La fast fashion che dovrebbe disgustarci
De Roberta Olianas
Qualche giorno fa su Instagram mi sono imbattuta in un articolo di RaiNews corredato di immagini raccapriccianti sull’inquinamento tessile in Ghana. A sua volta la notizia riprende un’inchiesta di Bloomberg sul commercio dei tessili usati.
In condizioni normali gli indumenti smessi potrebbero certamente rappresentare una risorsa che ridurrebbe lo spreco e l’inquinamento derivanti dalla produzione di nuovi capi, oltre a diminuire la quantità di questa tipologia di rifiuti e di conseguenza il loro difficile e gravoso smaltimento. Si tratterebbe, insomma, di un circolo virtuoso, che andrebbe a sottrarre ai bidoni della spazzatura capi ancora in ottimo stato, a creare un mercato ed a stimolare l’economia dei paesi che investono sull’importazione di tali prodotti.
La realtà però è ben diversa e la situazione che vive il Ghana, uno dei maggiori importatori al mondo di tessili usati, e con esso gli altri paesi che hanno investito in questo tipo di attività, si sta rivelando drammatica. La responsabilità è che il mondo delle produzioni di abbigliamento è in mano ai colossi della cosiddetta fast fashion, la “moda veloce”, quella destinata ad essere poco più che un prodotto usa e getta. Significa che capi possibilmente destinati al “second hand” si rivelano invece dei veri e propri rifiuti, ammassati a tonnellate nelle discariche o, in alternativa, bruciati.
E qui sarebbe bene fare una considerazione. “Recupera” e “ricicla” sono due begli aspetti della sostenibilità, ma non valgono nulla se prima di tutto non c’è il “riduci”. Quando in uno scaffale ci sono magliette nuove a €5, chi ha pagato il costo per produrre quel capo di scarsissima qualità? Lavoratrici e lavoratori, spesso bambine e bambini. E dopo che quel capo si sarà sbrindellato, perché è programmato – nei tessuti, nelle forme, nei colori – per durare un paio di mesi, chi pagherà il costo del suo non smaltimento? La terra. Nonostante ciò, proliferano influencers felici di monetizzare con i likes dei followers (mi sta venendo l’orticaria da anglicismi), mostrano soddisfatte/i i prodotti di catene che stanno distruggendo il pianeta, spesso regalati dalle stesse esclusivamente al fine di stimolare le vendite attraverso i creators.
A questo si aggiunge la “dipendenza” psicologica da pacco in arrivo. È la nuova droga ai tempi dei social. Continui ordini su ordini, “ché tanto costa soltanto 1€”, dove al costo umano ed ambientale del prodotto, si aggiunge anche quello, drammatico, degli imballaggi.
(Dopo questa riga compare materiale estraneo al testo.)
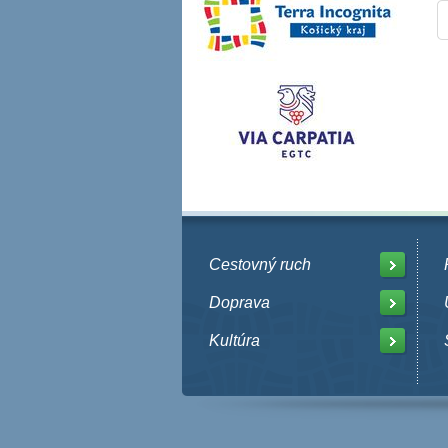
Cestovný ruch
Doprava
Kultúra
Eppure piattaforme come Shein e molte altre aumentano a dismisura il fatturato. Per non parlare delle catene anche fisiche e delle loro offerte, svendite e dei saldi. È come se fossimo avvolti da un sonno profondo, da una superficialità sconvolgente in grado di escludere e ricacciare via ragionamenti di coscienza che è impossibile non abbiano mai fatto capolino nel nostro cervello.
Eppure, la devastazione del Black Friday è arrivata. Un numero non quantificabile di capi inutili e soprattutto di infima qualità saranno comprati per essere usati una o due volte e poi deteriorarsi e lasciare lo spazio ad un altro trend. Dove finiranno penso che sia chiaro a tutti. Un po’ meno quanto tutto questo ci costerà. E la terra i saldi non li fa, neppure per il black friday. L’ unica cosa black che individuo all’orizzonte è the future.